(WHAT YOU ARE ASKED TO DO) Write out the data below in full, please. Keep every character as given.

[Pixel coordinate grounding data]
____________

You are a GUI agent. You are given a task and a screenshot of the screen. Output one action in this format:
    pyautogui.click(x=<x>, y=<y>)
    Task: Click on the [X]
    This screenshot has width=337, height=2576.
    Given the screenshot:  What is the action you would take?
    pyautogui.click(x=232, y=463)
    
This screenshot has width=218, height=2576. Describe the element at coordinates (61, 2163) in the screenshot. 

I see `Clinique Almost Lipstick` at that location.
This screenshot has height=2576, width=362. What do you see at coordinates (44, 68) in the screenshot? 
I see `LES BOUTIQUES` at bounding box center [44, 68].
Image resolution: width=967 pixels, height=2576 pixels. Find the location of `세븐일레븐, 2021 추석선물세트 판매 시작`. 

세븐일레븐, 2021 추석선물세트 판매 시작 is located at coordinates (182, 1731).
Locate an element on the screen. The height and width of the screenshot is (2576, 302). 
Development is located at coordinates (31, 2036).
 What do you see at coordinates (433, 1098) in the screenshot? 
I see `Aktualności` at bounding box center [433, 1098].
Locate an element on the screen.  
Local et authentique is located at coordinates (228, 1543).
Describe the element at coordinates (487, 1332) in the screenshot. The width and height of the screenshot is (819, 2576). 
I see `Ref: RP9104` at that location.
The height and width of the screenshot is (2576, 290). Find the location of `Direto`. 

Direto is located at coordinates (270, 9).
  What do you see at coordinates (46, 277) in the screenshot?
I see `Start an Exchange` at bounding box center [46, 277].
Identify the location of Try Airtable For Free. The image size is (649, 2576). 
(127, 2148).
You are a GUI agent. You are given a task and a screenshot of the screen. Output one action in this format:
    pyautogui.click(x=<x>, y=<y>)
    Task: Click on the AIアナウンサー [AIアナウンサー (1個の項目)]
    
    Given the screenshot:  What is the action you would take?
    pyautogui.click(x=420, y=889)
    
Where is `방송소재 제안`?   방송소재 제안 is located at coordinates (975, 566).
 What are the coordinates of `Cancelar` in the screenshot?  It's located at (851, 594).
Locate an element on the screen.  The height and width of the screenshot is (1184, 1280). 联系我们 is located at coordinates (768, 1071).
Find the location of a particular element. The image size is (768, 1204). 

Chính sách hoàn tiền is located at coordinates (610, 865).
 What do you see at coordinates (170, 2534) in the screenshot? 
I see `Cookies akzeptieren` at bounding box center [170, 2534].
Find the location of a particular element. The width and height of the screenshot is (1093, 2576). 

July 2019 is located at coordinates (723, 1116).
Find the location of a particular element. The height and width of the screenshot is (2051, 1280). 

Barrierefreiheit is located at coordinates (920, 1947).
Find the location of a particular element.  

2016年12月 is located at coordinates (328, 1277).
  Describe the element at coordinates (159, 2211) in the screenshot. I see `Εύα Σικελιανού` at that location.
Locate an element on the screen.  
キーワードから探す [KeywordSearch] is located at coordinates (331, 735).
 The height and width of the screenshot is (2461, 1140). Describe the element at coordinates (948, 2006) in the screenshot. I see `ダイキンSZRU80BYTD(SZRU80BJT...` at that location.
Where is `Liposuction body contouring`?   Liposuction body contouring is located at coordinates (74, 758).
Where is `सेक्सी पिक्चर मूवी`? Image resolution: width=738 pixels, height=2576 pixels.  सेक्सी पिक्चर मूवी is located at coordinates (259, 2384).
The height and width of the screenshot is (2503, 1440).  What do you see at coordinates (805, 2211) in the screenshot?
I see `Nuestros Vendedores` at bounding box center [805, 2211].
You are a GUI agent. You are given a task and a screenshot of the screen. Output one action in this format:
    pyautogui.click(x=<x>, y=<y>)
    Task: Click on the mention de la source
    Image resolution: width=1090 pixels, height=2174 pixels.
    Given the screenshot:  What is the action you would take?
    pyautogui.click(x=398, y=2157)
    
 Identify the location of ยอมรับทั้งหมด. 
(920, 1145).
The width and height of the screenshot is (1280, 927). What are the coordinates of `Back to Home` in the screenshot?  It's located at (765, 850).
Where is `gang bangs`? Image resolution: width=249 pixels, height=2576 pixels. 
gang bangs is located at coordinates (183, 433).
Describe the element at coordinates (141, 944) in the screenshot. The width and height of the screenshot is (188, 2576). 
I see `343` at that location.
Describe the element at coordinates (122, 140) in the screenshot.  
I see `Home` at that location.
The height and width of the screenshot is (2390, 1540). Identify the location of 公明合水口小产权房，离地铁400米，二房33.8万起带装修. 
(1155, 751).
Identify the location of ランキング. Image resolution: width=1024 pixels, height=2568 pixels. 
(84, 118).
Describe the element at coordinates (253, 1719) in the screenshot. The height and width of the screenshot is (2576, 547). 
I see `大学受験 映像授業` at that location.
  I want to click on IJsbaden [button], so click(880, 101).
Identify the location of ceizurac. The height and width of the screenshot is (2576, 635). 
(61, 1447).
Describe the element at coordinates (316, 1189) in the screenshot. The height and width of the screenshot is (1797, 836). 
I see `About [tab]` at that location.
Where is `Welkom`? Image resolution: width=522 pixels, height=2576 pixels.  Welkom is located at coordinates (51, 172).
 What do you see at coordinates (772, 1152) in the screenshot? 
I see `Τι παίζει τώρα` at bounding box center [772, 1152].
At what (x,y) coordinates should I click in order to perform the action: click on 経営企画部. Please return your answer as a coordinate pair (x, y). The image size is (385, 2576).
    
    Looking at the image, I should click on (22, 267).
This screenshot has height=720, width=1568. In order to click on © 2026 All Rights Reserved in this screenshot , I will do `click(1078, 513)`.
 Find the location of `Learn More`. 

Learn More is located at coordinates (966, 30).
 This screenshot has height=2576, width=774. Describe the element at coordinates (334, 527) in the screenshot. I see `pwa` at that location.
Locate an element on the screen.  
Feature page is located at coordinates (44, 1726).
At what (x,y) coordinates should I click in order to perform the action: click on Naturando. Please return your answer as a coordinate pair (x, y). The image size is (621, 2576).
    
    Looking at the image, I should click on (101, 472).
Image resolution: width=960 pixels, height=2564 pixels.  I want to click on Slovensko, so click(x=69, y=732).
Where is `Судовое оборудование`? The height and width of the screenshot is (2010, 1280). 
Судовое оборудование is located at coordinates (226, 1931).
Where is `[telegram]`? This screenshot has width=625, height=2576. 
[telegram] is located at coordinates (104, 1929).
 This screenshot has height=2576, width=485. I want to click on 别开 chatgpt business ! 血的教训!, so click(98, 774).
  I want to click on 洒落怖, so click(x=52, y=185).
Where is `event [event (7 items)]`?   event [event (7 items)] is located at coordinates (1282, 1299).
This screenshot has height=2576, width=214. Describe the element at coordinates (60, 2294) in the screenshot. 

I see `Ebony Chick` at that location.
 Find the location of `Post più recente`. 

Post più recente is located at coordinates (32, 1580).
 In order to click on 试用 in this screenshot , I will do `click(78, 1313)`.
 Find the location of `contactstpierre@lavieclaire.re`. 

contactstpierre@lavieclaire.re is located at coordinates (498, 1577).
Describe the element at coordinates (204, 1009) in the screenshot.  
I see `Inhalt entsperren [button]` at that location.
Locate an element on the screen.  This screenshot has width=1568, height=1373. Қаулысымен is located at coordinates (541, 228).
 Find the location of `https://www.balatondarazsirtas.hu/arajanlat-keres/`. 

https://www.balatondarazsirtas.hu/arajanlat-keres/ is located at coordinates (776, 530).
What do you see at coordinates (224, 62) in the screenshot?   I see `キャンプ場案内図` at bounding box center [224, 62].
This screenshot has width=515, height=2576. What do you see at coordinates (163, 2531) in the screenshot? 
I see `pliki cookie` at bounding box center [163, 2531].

____________

(ANSWER BELOW)
You are a GUI agent. You are given a task and a screenshot of the screen. Output one action in this format:
    pyautogui.click(x=<x>, y=<y>)
    Task: Click on the [X]
    This screenshot has width=337, height=2576.
    Given the screenshot:  What is the action you would take?
    pyautogui.click(x=232, y=463)
    
This screenshot has width=218, height=2576. Describe the element at coordinates (61, 2163) in the screenshot. 

I see `Clinique Almost Lipstick` at that location.
This screenshot has height=2576, width=362. What do you see at coordinates (44, 68) in the screenshot? 
I see `LES BOUTIQUES` at bounding box center [44, 68].
Image resolution: width=967 pixels, height=2576 pixels. Find the location of `세븐일레븐, 2021 추석선물세트 판매 시작`. 

세븐일레븐, 2021 추석선물세트 판매 시작 is located at coordinates (182, 1731).
Locate an element on the screen. The height and width of the screenshot is (2576, 302). 
Development is located at coordinates (31, 2036).
 What do you see at coordinates (433, 1098) in the screenshot? 
I see `Aktualności` at bounding box center [433, 1098].
Locate an element on the screen.  
Local et authentique is located at coordinates (228, 1543).
Describe the element at coordinates (487, 1332) in the screenshot. The width and height of the screenshot is (819, 2576). 
I see `Ref: RP9104` at that location.
The height and width of the screenshot is (2576, 290). Find the location of `Direto`. 

Direto is located at coordinates (270, 9).
  What do you see at coordinates (46, 277) in the screenshot?
I see `Start an Exchange` at bounding box center [46, 277].
Identify the location of Try Airtable For Free. The image size is (649, 2576). 
(127, 2148).
You are a GUI agent. You are given a task and a screenshot of the screen. Output one action in this format:
    pyautogui.click(x=<x>, y=<y>)
    Task: Click on the AIアナウンサー [AIアナウンサー (1個の項目)]
    
    Given the screenshot:  What is the action you would take?
    pyautogui.click(x=420, y=889)
    
Where is `방송소재 제안`?   방송소재 제안 is located at coordinates (975, 566).
 What are the coordinates of `Cancelar` in the screenshot?  It's located at (851, 594).
Locate an element on the screen.  The height and width of the screenshot is (1184, 1280). 联系我们 is located at coordinates (768, 1071).
Find the location of a particular element. The image size is (768, 1204). 

Chính sách hoàn tiền is located at coordinates (610, 865).
 What do you see at coordinates (170, 2534) in the screenshot? 
I see `Cookies akzeptieren` at bounding box center [170, 2534].
Find the location of a particular element. The width and height of the screenshot is (1093, 2576). 

July 2019 is located at coordinates (723, 1116).
Find the location of a particular element. The height and width of the screenshot is (2051, 1280). 

Barrierefreiheit is located at coordinates (920, 1947).
Find the location of a particular element.  

2016年12月 is located at coordinates (328, 1277).
  Describe the element at coordinates (159, 2211) in the screenshot. I see `Εύα Σικελιανού` at that location.
Locate an element on the screen.  
キーワードから探す [KeywordSearch] is located at coordinates (331, 735).
 The height and width of the screenshot is (2461, 1140). Describe the element at coordinates (948, 2006) in the screenshot. I see `ダイキンSZRU80BYTD(SZRU80BJT...` at that location.
Where is `Liposuction body contouring`?   Liposuction body contouring is located at coordinates (74, 758).
Where is `सेक्सी पिक्चर मूवी`? Image resolution: width=738 pixels, height=2576 pixels.  सेक्सी पिक्चर मूवी is located at coordinates (259, 2384).
The height and width of the screenshot is (2503, 1440).  What do you see at coordinates (805, 2211) in the screenshot?
I see `Nuestros Vendedores` at bounding box center [805, 2211].
You are a GUI agent. You are given a task and a screenshot of the screen. Output one action in this format:
    pyautogui.click(x=<x>, y=<y>)
    Task: Click on the mention de la source
    Image resolution: width=1090 pixels, height=2174 pixels.
    Given the screenshot:  What is the action you would take?
    pyautogui.click(x=398, y=2157)
    
 Identify the location of ยอมรับทั้งหมด. 
(920, 1145).
The width and height of the screenshot is (1280, 927). What are the coordinates of `Back to Home` in the screenshot?  It's located at (765, 850).
Where is `gang bangs`? Image resolution: width=249 pixels, height=2576 pixels. 
gang bangs is located at coordinates (183, 433).
Describe the element at coordinates (141, 944) in the screenshot. The width and height of the screenshot is (188, 2576). 
I see `343` at that location.
Describe the element at coordinates (122, 140) in the screenshot.  
I see `Home` at that location.
The height and width of the screenshot is (2390, 1540). Identify the location of 公明合水口小产权房，离地铁400米，二房33.8万起带装修. 
(1155, 751).
Identify the location of ランキング. Image resolution: width=1024 pixels, height=2568 pixels. 
(84, 118).
Describe the element at coordinates (253, 1719) in the screenshot. The height and width of the screenshot is (2576, 547). 
I see `大学受験 映像授業` at that location.
  I want to click on IJsbaden [button], so click(880, 101).
Identify the location of ceizurac. The height and width of the screenshot is (2576, 635). 
(61, 1447).
Describe the element at coordinates (316, 1189) in the screenshot. The height and width of the screenshot is (1797, 836). 
I see `About [tab]` at that location.
Where is `Welkom`? Image resolution: width=522 pixels, height=2576 pixels.  Welkom is located at coordinates (51, 172).
 What do you see at coordinates (772, 1152) in the screenshot? 
I see `Τι παίζει τώρα` at bounding box center [772, 1152].
At what (x,y) coordinates should I click in order to perform the action: click on 経営企画部. Please return your answer as a coordinate pair (x, y). The image size is (385, 2576).
    
    Looking at the image, I should click on (22, 267).
This screenshot has height=720, width=1568. In order to click on © 2026 All Rights Reserved in this screenshot , I will do `click(1078, 513)`.
 Find the location of `Learn More`. 

Learn More is located at coordinates (966, 30).
 This screenshot has height=2576, width=774. Describe the element at coordinates (334, 527) in the screenshot. I see `pwa` at that location.
Locate an element on the screen.  
Feature page is located at coordinates (44, 1726).
At what (x,y) coordinates should I click in order to perform the action: click on Naturando. Please return your answer as a coordinate pair (x, y). The image size is (621, 2576).
    
    Looking at the image, I should click on (101, 472).
Image resolution: width=960 pixels, height=2564 pixels.  I want to click on Slovensko, so click(x=69, y=732).
Where is `Судовое оборудование`? The height and width of the screenshot is (2010, 1280). 
Судовое оборудование is located at coordinates (226, 1931).
Where is `[telegram]`? This screenshot has width=625, height=2576. 
[telegram] is located at coordinates (104, 1929).
 This screenshot has height=2576, width=485. I want to click on 别开 chatgpt business ! 血的教训!, so click(98, 774).
  I want to click on 洒落怖, so click(x=52, y=185).
Where is `event [event (7 items)]`?   event [event (7 items)] is located at coordinates (1282, 1299).
This screenshot has height=2576, width=214. Describe the element at coordinates (60, 2294) in the screenshot. 

I see `Ebony Chick` at that location.
 Find the location of `Post più recente`. 

Post più recente is located at coordinates (32, 1580).
 In order to click on 试用 in this screenshot , I will do `click(78, 1313)`.
 Find the location of `contactstpierre@lavieclaire.re`. 

contactstpierre@lavieclaire.re is located at coordinates (498, 1577).
Describe the element at coordinates (204, 1009) in the screenshot.  
I see `Inhalt entsperren [button]` at that location.
Locate an element on the screen.  This screenshot has width=1568, height=1373. Қаулысымен is located at coordinates (541, 228).
 Find the location of `https://www.balatondarazsirtas.hu/arajanlat-keres/`. 

https://www.balatondarazsirtas.hu/arajanlat-keres/ is located at coordinates (776, 530).
What do you see at coordinates (224, 62) in the screenshot?   I see `キャンプ場案内図` at bounding box center [224, 62].
This screenshot has width=515, height=2576. What do you see at coordinates (163, 2531) in the screenshot? 
I see `pliki cookie` at bounding box center [163, 2531].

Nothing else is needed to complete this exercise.